(Entries provided)

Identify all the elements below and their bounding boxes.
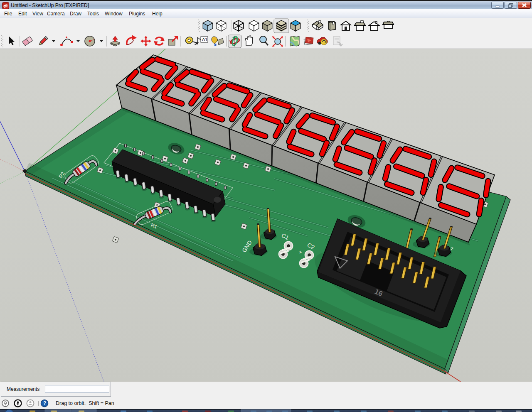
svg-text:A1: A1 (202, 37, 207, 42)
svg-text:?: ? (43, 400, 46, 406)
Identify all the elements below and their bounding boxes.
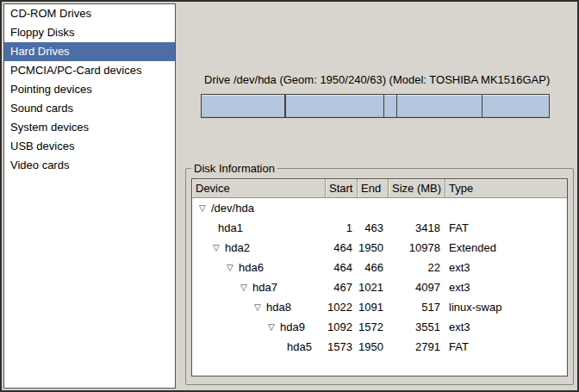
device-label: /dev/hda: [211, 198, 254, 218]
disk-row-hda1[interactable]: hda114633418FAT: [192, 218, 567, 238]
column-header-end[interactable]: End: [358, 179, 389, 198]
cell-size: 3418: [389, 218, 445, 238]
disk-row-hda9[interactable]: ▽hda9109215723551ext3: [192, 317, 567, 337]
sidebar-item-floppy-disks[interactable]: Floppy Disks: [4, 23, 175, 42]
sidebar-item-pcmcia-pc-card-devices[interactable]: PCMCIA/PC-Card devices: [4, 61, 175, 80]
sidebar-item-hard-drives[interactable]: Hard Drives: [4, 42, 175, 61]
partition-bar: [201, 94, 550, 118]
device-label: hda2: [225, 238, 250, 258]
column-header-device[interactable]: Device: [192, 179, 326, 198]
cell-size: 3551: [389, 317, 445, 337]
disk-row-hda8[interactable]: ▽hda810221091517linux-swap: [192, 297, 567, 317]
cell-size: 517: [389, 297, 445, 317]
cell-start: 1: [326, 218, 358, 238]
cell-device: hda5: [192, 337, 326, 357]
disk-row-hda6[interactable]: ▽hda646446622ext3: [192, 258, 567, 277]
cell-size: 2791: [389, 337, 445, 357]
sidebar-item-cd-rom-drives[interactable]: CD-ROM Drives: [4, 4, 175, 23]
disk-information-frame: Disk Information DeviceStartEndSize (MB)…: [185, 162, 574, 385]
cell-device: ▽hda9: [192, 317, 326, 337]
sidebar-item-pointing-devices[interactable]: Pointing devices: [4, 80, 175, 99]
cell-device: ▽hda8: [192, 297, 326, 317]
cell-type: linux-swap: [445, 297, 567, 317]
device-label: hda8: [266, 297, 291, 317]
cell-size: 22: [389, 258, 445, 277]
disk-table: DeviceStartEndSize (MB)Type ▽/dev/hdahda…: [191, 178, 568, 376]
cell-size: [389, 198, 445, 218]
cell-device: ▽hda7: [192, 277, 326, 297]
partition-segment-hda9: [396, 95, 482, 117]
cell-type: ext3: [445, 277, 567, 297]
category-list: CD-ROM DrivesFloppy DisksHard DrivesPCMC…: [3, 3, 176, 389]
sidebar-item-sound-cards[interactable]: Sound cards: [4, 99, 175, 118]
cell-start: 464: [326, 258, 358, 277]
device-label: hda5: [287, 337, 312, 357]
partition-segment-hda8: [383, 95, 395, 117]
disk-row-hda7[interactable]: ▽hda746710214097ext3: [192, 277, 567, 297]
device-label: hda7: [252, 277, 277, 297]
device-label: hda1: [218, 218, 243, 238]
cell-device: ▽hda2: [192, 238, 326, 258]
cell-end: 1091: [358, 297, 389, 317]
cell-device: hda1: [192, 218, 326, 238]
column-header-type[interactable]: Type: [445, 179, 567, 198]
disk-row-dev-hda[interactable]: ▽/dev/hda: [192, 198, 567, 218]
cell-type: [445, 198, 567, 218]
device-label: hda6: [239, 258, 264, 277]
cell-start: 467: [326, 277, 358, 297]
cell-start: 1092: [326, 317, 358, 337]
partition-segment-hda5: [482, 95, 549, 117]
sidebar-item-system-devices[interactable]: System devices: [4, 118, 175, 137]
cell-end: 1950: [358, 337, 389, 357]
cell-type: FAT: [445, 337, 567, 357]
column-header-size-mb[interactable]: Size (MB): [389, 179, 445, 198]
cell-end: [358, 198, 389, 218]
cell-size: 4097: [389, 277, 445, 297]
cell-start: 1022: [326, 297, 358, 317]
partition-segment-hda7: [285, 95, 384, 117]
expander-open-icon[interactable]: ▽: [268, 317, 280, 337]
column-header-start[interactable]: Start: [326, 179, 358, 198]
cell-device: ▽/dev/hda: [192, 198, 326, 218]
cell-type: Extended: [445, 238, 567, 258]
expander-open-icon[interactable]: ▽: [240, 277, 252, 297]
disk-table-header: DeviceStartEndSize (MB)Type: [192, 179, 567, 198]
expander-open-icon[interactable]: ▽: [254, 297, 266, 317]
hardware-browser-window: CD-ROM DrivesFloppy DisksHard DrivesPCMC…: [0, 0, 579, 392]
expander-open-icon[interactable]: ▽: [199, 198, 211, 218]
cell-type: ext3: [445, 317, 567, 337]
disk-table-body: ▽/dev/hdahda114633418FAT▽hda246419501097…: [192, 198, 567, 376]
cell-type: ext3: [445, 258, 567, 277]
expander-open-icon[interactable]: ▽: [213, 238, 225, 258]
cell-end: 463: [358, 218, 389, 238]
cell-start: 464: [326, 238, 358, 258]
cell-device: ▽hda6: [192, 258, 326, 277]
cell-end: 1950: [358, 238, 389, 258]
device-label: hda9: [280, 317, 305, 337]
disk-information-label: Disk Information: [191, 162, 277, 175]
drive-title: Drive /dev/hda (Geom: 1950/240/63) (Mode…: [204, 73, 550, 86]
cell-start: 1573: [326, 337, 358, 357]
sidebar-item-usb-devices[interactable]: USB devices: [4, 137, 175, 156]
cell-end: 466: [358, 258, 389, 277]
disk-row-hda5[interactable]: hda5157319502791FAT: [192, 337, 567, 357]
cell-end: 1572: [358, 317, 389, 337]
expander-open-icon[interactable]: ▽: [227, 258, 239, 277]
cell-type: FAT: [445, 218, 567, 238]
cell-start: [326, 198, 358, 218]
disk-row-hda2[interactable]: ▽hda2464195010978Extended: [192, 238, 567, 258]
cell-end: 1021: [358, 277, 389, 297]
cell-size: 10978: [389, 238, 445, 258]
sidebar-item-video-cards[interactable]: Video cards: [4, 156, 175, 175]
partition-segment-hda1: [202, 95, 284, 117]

(End Entries provided)
(Entries provided)

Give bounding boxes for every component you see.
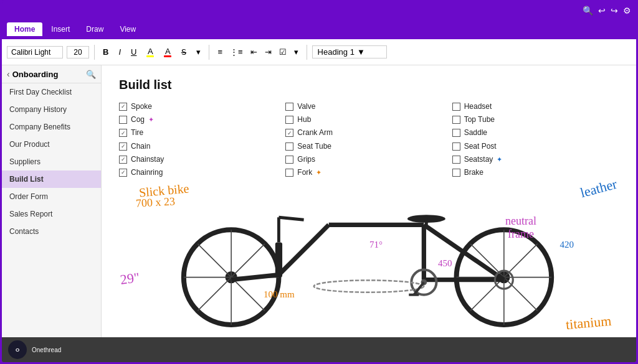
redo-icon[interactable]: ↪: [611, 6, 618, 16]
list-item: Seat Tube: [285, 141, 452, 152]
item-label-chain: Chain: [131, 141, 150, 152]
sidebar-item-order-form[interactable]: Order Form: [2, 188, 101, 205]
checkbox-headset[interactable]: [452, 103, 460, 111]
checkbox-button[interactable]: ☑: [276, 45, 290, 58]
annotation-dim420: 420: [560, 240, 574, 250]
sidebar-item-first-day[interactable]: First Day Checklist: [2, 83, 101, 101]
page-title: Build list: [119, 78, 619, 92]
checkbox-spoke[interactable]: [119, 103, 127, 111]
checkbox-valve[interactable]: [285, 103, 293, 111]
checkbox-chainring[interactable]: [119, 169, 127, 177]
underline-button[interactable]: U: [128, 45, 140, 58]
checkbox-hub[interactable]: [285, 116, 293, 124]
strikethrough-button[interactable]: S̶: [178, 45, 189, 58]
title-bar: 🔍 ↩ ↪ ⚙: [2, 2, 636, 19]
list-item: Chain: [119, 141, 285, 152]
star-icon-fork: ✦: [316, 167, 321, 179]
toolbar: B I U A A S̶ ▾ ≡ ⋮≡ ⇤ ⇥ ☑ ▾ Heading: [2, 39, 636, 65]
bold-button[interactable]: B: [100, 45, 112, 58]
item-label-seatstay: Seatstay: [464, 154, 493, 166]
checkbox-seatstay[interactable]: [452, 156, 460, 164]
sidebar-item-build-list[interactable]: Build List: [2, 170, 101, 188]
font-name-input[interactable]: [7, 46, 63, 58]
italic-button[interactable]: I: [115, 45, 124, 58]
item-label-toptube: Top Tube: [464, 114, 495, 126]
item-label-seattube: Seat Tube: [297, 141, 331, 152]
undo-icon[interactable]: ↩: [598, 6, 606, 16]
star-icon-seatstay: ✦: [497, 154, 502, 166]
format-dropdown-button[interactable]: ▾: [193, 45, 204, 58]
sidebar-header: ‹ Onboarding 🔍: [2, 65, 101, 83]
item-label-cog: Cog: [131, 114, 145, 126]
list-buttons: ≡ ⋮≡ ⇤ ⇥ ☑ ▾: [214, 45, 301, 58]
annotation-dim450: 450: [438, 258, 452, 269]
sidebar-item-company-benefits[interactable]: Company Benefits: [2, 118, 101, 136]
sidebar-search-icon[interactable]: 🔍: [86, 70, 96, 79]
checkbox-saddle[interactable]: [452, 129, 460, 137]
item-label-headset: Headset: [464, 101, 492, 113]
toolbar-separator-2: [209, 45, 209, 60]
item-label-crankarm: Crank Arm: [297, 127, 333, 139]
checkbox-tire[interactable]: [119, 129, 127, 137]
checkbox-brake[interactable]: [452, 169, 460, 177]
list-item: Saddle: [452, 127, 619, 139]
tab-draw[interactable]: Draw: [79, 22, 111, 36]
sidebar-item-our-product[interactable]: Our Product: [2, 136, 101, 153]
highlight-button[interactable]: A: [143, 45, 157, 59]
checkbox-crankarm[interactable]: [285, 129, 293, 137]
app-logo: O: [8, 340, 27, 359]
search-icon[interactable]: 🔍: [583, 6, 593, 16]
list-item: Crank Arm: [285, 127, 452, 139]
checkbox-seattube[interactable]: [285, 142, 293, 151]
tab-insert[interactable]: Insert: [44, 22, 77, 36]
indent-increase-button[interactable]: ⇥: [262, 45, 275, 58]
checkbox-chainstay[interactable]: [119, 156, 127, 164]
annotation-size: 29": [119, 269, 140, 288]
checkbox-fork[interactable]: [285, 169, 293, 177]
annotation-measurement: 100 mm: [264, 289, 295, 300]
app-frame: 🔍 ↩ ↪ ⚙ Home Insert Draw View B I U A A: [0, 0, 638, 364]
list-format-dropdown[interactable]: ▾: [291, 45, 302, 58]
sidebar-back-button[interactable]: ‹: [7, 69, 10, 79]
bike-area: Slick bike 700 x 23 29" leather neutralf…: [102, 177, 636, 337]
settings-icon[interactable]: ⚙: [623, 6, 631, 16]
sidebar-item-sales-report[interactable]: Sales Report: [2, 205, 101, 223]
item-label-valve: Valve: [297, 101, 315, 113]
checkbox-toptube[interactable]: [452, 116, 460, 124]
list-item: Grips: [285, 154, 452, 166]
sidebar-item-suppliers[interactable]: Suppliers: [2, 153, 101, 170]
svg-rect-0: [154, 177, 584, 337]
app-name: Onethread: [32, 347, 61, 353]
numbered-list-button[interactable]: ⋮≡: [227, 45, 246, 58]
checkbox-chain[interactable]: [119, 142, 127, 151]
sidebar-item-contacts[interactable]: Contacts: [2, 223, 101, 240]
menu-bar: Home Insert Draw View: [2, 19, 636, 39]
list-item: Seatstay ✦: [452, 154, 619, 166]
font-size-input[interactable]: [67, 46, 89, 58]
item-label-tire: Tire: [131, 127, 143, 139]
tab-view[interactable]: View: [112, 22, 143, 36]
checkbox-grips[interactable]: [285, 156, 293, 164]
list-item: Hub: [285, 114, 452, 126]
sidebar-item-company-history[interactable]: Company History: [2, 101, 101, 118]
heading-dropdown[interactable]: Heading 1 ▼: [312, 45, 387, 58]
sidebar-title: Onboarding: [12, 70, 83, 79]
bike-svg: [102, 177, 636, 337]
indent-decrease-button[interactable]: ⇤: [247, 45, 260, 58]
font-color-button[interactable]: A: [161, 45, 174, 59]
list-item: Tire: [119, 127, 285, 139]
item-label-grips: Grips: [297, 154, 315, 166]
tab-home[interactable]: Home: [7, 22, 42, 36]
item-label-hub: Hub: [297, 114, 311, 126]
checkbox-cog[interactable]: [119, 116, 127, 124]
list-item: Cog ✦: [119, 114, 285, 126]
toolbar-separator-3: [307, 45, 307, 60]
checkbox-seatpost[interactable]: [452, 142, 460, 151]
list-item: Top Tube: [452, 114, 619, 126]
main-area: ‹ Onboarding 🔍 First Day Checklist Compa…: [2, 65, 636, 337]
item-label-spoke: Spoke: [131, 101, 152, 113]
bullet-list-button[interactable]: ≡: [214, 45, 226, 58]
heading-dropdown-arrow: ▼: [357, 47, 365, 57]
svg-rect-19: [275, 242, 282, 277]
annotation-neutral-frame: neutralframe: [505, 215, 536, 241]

(End Entries provided)

[What is expected]: Using the records above, work out the number of lines that contain "DrivesPCMC" and write only that number.

[Written answer]: 2